You're not old until you stop looking  61


----------



## Robby Barlow (Apr 23, 2006)

Idiens said:


> Actually, I'm much younger than the girl I feel - or was that the other way round?


Idiens,
think you meant to say that 'a man is only as old as the woman he feels.'


----------



## JiffyLube (Jan 25, 2008)

JiffyLube said:


> You're not old until you stop looking  61


Actually, what I said is suppose to be "A man is not old until he stops looking."


----------



## TSOJOURNER (Dec 16, 1999)

I feel so young..... 23 here


----------



## DBartilson (Mar 8, 2005)

*Going cruising...*

I'm 65 and I'm determined to go cruising next year! A house with big yard, an income property, several cars including 2 toy cars (Miata and '74 MGB) and no first mate might make it difficult. Also, an older (30 years old) boat that needs lots of love and care. But, I'm determined and I'll make it happen.


----------



## imagine2frolic (Aug 7, 2008)

I am 57, and going on 12. No DEPENDS yet required......LOLOLOLOL


----------



## jerryrlitton (Oct 14, 2002)

That was soooo prejudiced. I was just _barely_ into that one age group. I think you need to re calibrate.

Jerry


----------



## TSOJOURNER (Dec 16, 1999)

28- and officially a sailor... as of 5 hours ago.


----------



## Jonesy64 (Jul 18, 2008)

So the majority of us are MLC types. Go figure!


----------



## SailChick20 (Jul 15, 2008)

32! (started sailing 4 months ago)


----------



## jellyellie (Nov 8, 2008)

C'mon! Surely you can break the under 30s down a bit more ;-)


----------



## gman19 (Nov 14, 2008)

forty-one years old!


----------



## fullkeel7 (Apr 16, 2008)

Don't remember how it happened, but at 61, I can still sneeze and remain relatively DRY!


----------



## harryrezz (Dec 10, 2003)

Hey there, cam - I'll answer your questions #1 and #3 real quickly: I always use the size anchor I have!
(Doncha just hate a wiseass???)


----------



## TSOJOURNER (Dec 16, 1999)

Old enough to know better.. 53 actually. Got the bug for sailing when I went out on a Hobie with uncle in Cali as a young teen


----------



## CatfishSoup (Nov 23, 2008)

My god! i've been talking with a bunch of old fogies! Does 1990 ring a bell? Thats when i was born. Feeling old yet?


----------



## mrwuffles (Sep 9, 2008)

youngest one in this poll probably =)


----------



## TSOJOURNER (Dec 16, 1999)

CatfishSoup said:


> My god! i've been talking with a bunch of old fogies! Does 1990 ring a bell? Thats when i was born. Feeling old yet?


*
Passes CatfishSoup a towel so he/she can dry off behind the ears  :laugher


----------



## CatfishSoup (Nov 23, 2008)

MrE2u2 said:


> *
> Passes CatfishSoup a towel so he/she can dry off behind the ears  :laugher


*offers MrE2u2 a hand as he hobbles off the gangway*


----------



## TSOJOURNER (Dec 16, 1999)

fifty eight


----------



## SeaWolf (Feb 2, 2009)

Love the results!


----------



## jumaggafanny (Jul 20, 2007)

This is an unfair question, my age keeps changing!


----------



## Boasun (Feb 10, 2007)

jumaggafanny said:


> This is an unfair question, my age keeps changing!
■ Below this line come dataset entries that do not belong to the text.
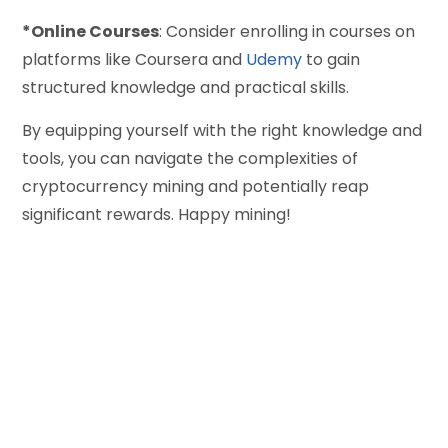
*Online Courses
: Consider enrolling in courses on
platforms like Coursera and
Udemy
to gain
structured knowledge and practical skills.
By equipping yourself with the right knowledge and
tools, you can navigate the complexities of
cryptocurrency mining and potentially reap
significant rewards. Happy mining!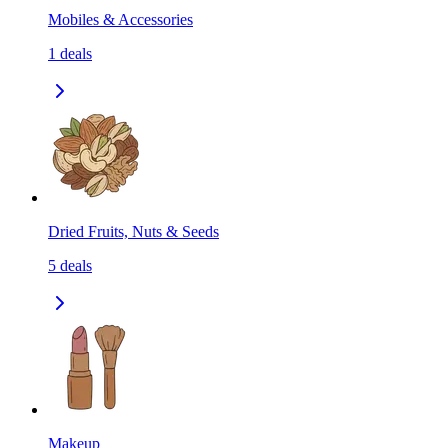
Mobiles & Accessories
1
deals
Dried Fruits, Nuts & Seeds
5
deals
Makeup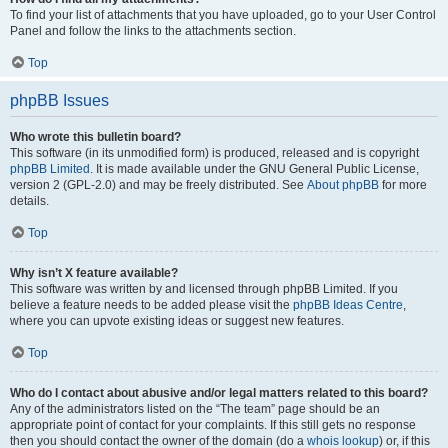
To find your list of attachments that you have uploaded, go to your User Control
Panel and follow the links to the attachments section.
Top
phpBB Issues
Who wrote this bulletin board?
This software (in its unmodified form) is produced, released and is copyright
phpBB Limited
. It is made available under the GNU General Public License,
version 2 (GPL-2.0) and may be freely distributed. See
About phpBB
for more
details.
Top
Why isn’t X feature available?
This software was written by and licensed through phpBB Limited. If you
believe a feature needs to be added please visit the
phpBB Ideas Centre
,
where you can upvote existing ideas or suggest new features.
Top
Who do I contact about abusive and/or legal matters related to this board?
Any of the administrators listed on the “The team” page should be an
appropriate point of contact for your complaints. If this still gets no response
then you should contact the owner of the domain (do a
whois lookup
) or, if this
And Unfortunately it is going up Up UP!!! :laugher


----------



## NoStrings (Mar 19, 2009)

Pushing 60; but having birthdays is always better than the alternative.


----------



## Yamsailor (Jun 7, 2006)

I was 36 when I joined this site--now I am 40. 

I am curious how many Gen Xers are interested in sailing. I am also interested how many gen Xers can afford it.


----------



## SVImpunity (Mar 7, 2009)

Just turned 66.......not sure how I got this far.


----------



## SailKing1 (Feb 20, 2002)

Old enough to know better, just not old enough to do anything about it.


----------



## starchaser36 (Jan 19, 2009)

At 28 I guess im on the tail end of gen X...and although I have a 36 footer ... im also on the tail end of affording it ! hahaha


----------



## chall03 (Oct 14, 2002)

28 and on a 36ft boat im jealous! 
Im 29 now and on a 27 footer. Someone told me you should take your age and add 5ft so i could be time to upgrade.


----------



## SeaWolf (Feb 2, 2009)

I must be a slow learner. I was 37 when we purchased our first boat and it was a 31 foot catamaran. Do I get extra credit for it having 2 hulls?

Loree
Aboard SeaWolf
CruisersLife.com


----------



## anthon (Apr 4, 2009)

I'm surprised at the amount of younger sailors here. 16% under 30!


----------



## HDChopper (Oct 17, 2010)

LOL I am suprized at how many are my age !
53 and ain't getting any younger .... Sailing will make up for it all tho


----------



## dreuge (Sep 18, 2009)

Your still missing all of the 30 yr old folks.....


----------



## QuickMick (Oct 15, 2009)

37 by time--younger at heart. funny i wonder if the average boat size goes up proportionally with age? ie...typically more age = more $$$


----------



## PCP (Dec 1, 2004)

administrator said:


> Sorry, just added the missing section


You should make another correction. Has it is already been said by BenthosCritter, the guys with 30 have no place to vote.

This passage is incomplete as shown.